Re: [PATCH 0/5] KVM/x86: add a new hypercall to execute host system

From: Sean Christopherson <seanjc@google.com>
To: Andrei Vagin <avagin@google.com>
Cc: Paolo Bonzini <pbonzini@redhat.com>,
	linux-kernel@vger.kernel.org, kvm@vger.kernel.org,
	Wanpeng Li <wanpengli@tencent.com>,
	Vitaly Kuznetsov <vkuznets@redhat.com>,
	Jianfeng Tan <henry.tjf@antfin.com>,
	Adin Scannell <ascannell@google.com>,
	Konstantin Bogomolov <bogomolov@google.com>,
	Etienne Perot <eperot@google.com>,
	Andy Lutomirski <luto@kernel.org>,
	Thomas Gleixner <tglx@linutronix.de>,
	Ingo Molnar <mingo@redhat.com>, Borislav Petkov <bp@alien8.de>,
	Dave Hansen <dave.hansen@linux.intel.com>,
	x86@kernel.org, "H. Peter Anvin" <hpa@zytor.com>
Subject: Re: [PATCH 0/5] KVM/x86: add a new hypercall to execute host system
Date: Tue, 26 Jul 2022 15:10:34 +0000	[thread overview]
Message-ID: <YuAD6qY+F2nuGm62@google.com> (raw)
In-Reply-To: <CAEWA0a4hrRb5HYLqa1Q47=guY6TLsWSJ_zxNjOXXV2jCjUekUA@mail.gmail.com>

On Tue, Jul 26, 2022, Andrei Vagin wrote:
> On Fri, Jul 22, 2022 at 4:41 PM Sean Christopherson <seanjc@google.com> wrote:
> >
> > +x86 maintainers, patch 1 most definitely needs acceptance from folks beyond KVM.
> >
> > On Fri, Jul 22, 2022, Andrei Vagin wrote:
> > > Another option is the KVM platform. In this case, the Sentry (gVisor
> > > kernel) can run in a guest ring0 and create/manage multiple address
> > > spaces. Its performance is much better than the ptrace one, but it is
> > > still not great compared with the native performance. This change
> > > optimizes the most critical part, which is the syscall overhead.
> >
> > What exactly is the source of the syscall overhead,
> 
> Here are perf traces for two cases: when "guest" syscalls are executed via
> hypercalls and when syscalls are executed by the user-space VMM:
> https://gist.github.com/avagin/f50a6d569440c9ae382281448c187f4e
> 
> And here are two tests that I use to collect these traces:
> https://github.com/avagin/linux-task-diag/commit/4e19c7007bec6a15645025c337f2e85689b81f99
> 
> If we compare these traces, we can find that in the second case, we spend extra
> time in vmx_prepare_switch_to_guest, fpu_swap_kvm_fpstate, vcpu_put,
> syscall_exit_to_user_mode.

So of those, I think the only path a robust implementation can actually avoid,
without significantly whittling down the allowed set of syscalls, is
syscall_exit_to_user_mode().

The bulk of vcpu_put() is vmx_prepare_switch_to_host(), and KVM needs to run
through that before calling out of KVM.  E.g. prctrl(ARCH_GET_GS) will read the
wrong GS.base if MSR_KERNEL_GS_BASE isn't restored.  And that necessitates
calling vmx_prepare_switch_to_guest() when resuming the vCPU.

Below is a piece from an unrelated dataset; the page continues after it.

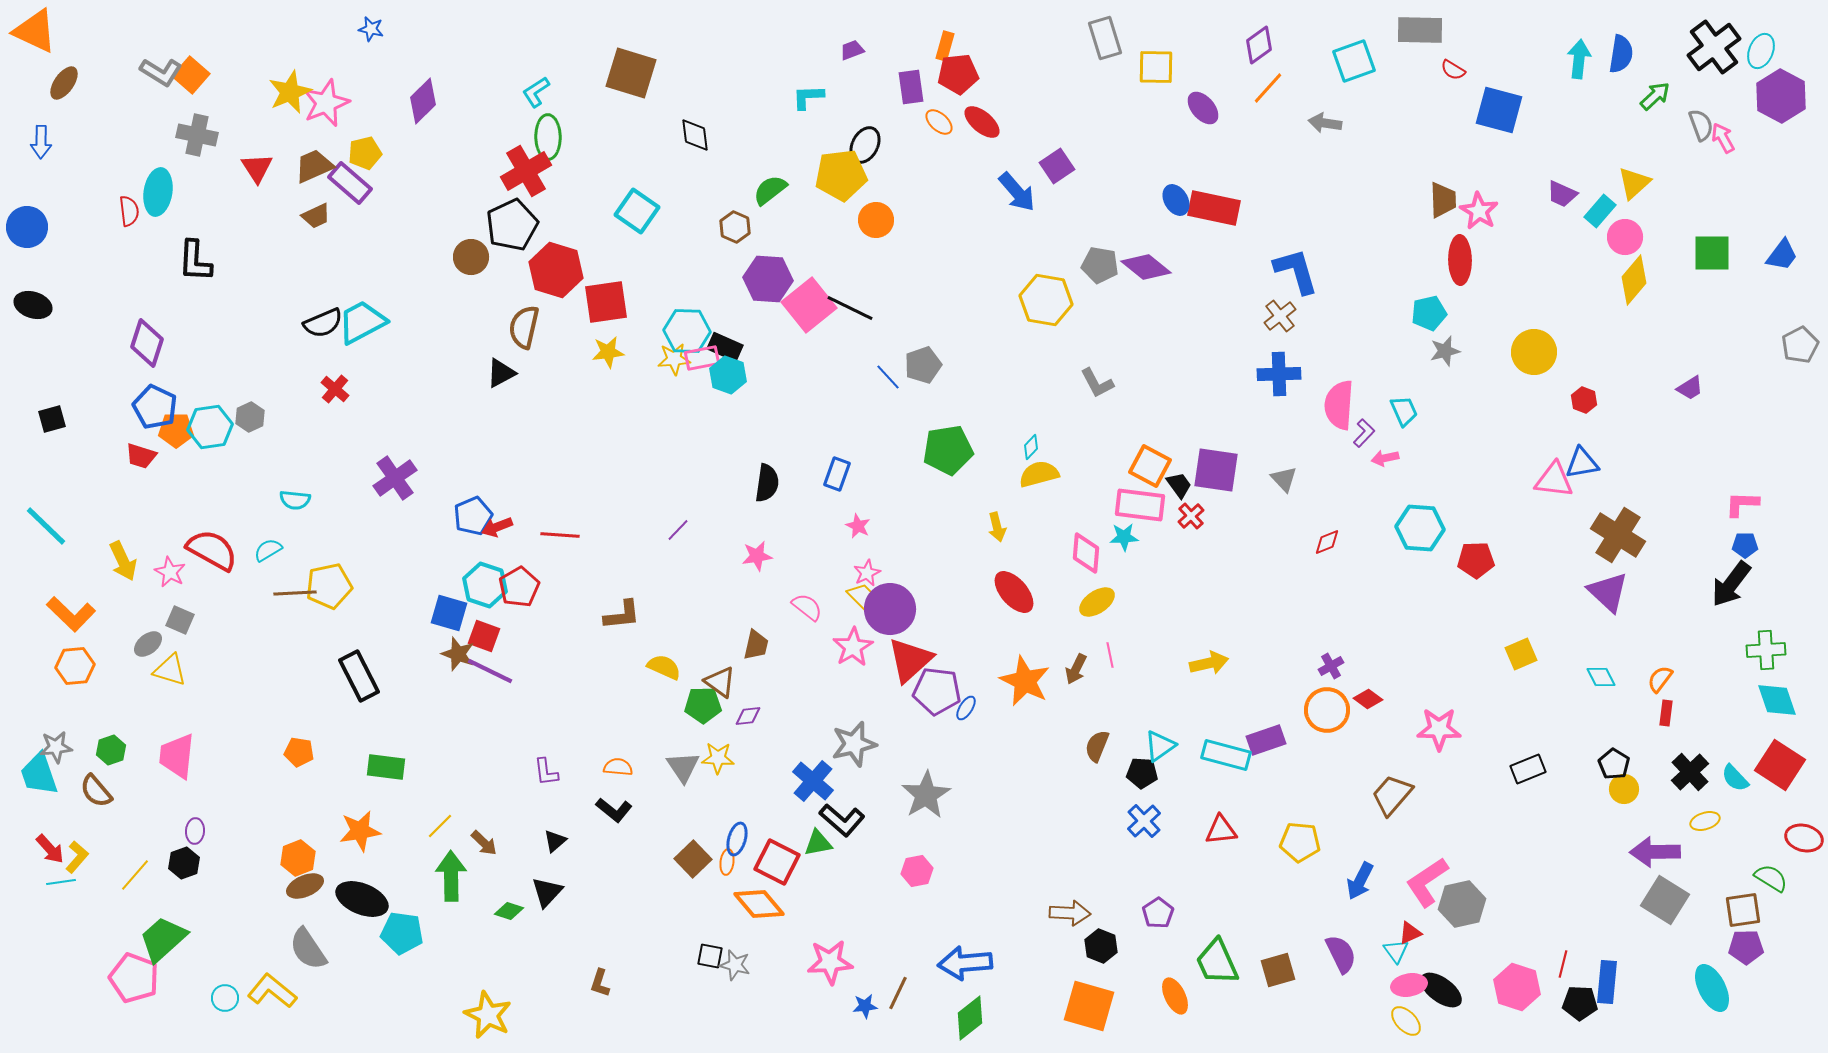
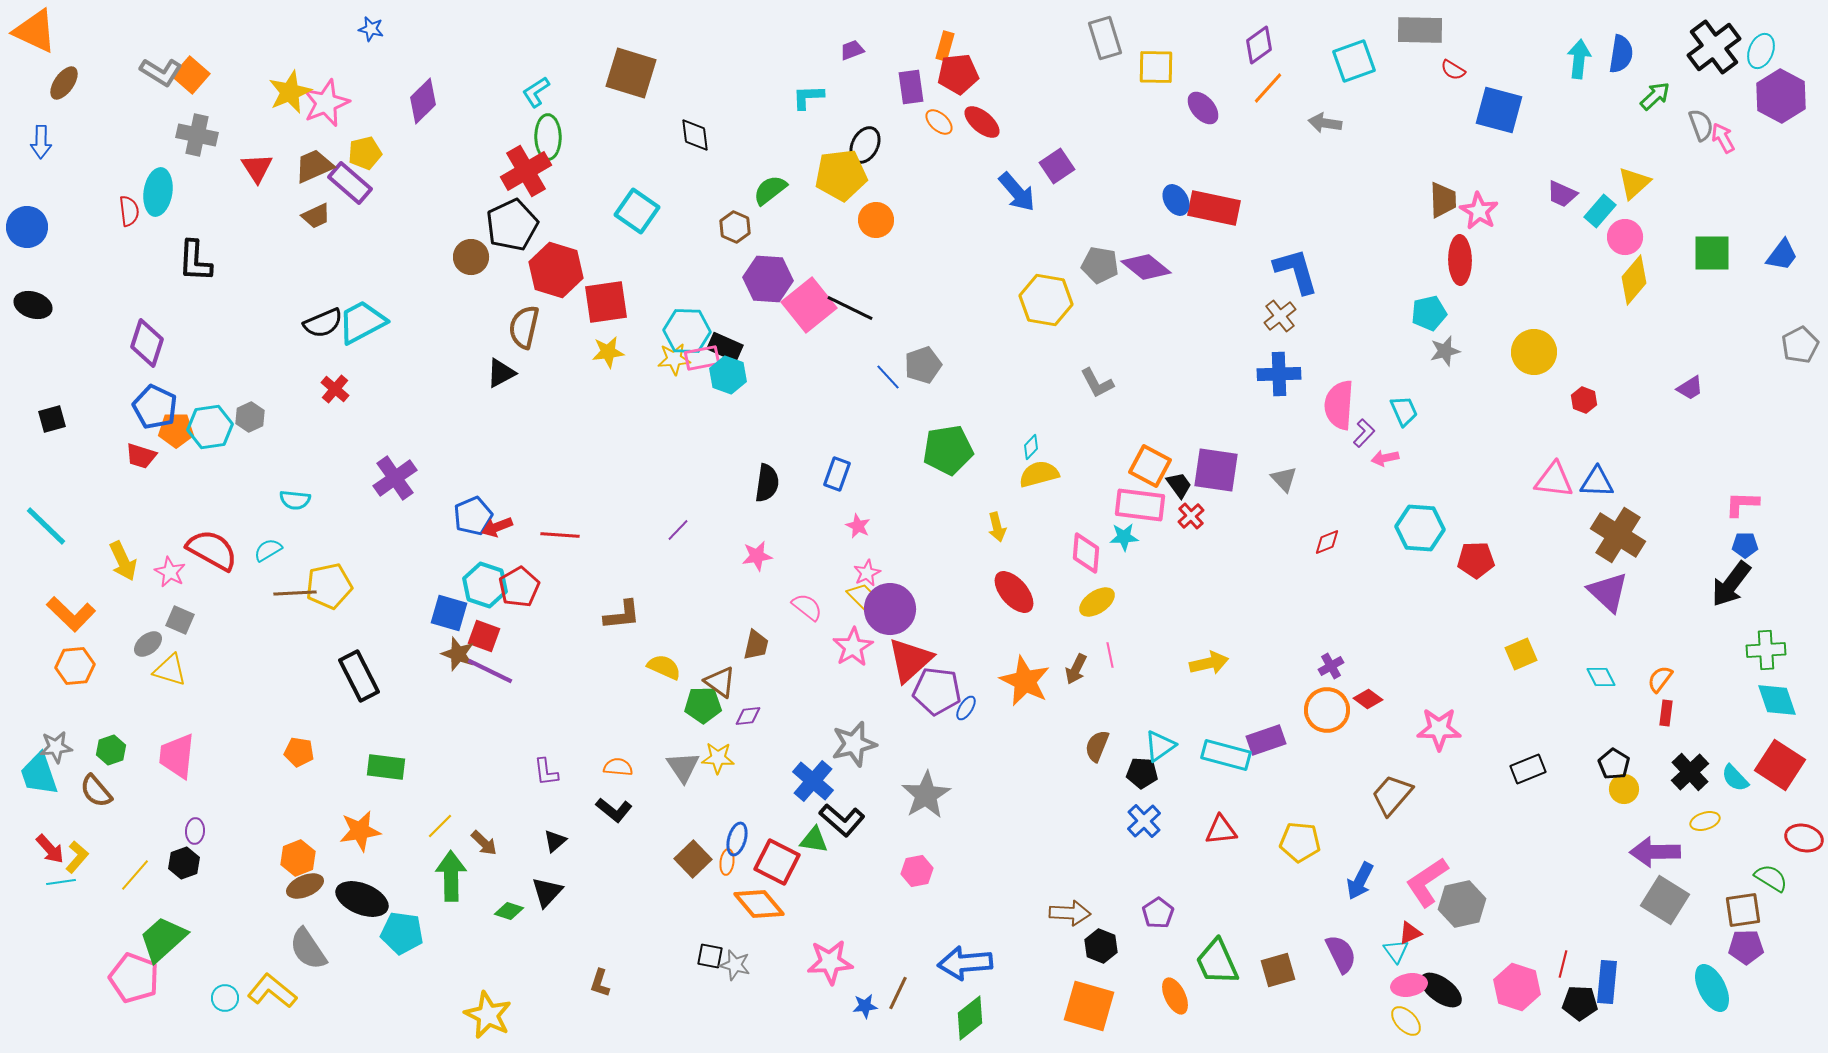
blue triangle at (1582, 463): moved 15 px right, 19 px down; rotated 12 degrees clockwise
green triangle at (818, 843): moved 4 px left, 3 px up; rotated 20 degrees clockwise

FPU state, i.e. fpu_swap_kvm_fpstate() is likely a similar story, there's bound
to be a syscall that accesses user FPU state and will do the wrong thing if guest
state is loaded.

For gVisor, that's all presumably a non-issue because it uses a small set of
syscalls (or has guest==host state?), but for a common KVM feature it's problematic.

> > and what alternatives have been explored?  Making arbitrary syscalls from
> > within KVM is mildly terrifying.
> 
> "mildly terrifying" is a good sentence in this case:). If I were in your place,
> I would think about it similarly.
> 
> I understand these concerns about calling syscalls from the KVM code, and this
> is why I hide this feature under a separate capability that can be enabled
> explicitly.
> 
> We can think about restricting the list of system calls that this hypercall can
> execute. In the user-space changes for gVisor, we have a list of system calls
> that are not executed via this hypercall.

Can you provide that list?

> But it has downsides:
> * Each sentry system call trigger the full exit to hr3.
> * Each vmenter/vmexit requires to trigger a signal but it is expensive.

Can you explain this one?  I didn't quite follow what this is referring to.

> * It doesn't allow to support Confidential Computing (SEV-ES/SGX). The Sentry
>   has to be fully enclosed in a VM to be able to support these technologies.

Speaking of SGX, this reminds me a lot of Graphene, SCONEs, etc..., which IIRC
tackled the "syscalls are crazy expensive" problem by using a message queue and
a dedicated task outside of the enclave to handle syscalls.  Would something like
that work, or is having to burn a pCPU (or more) to handle syscalls in the host a
non-starter?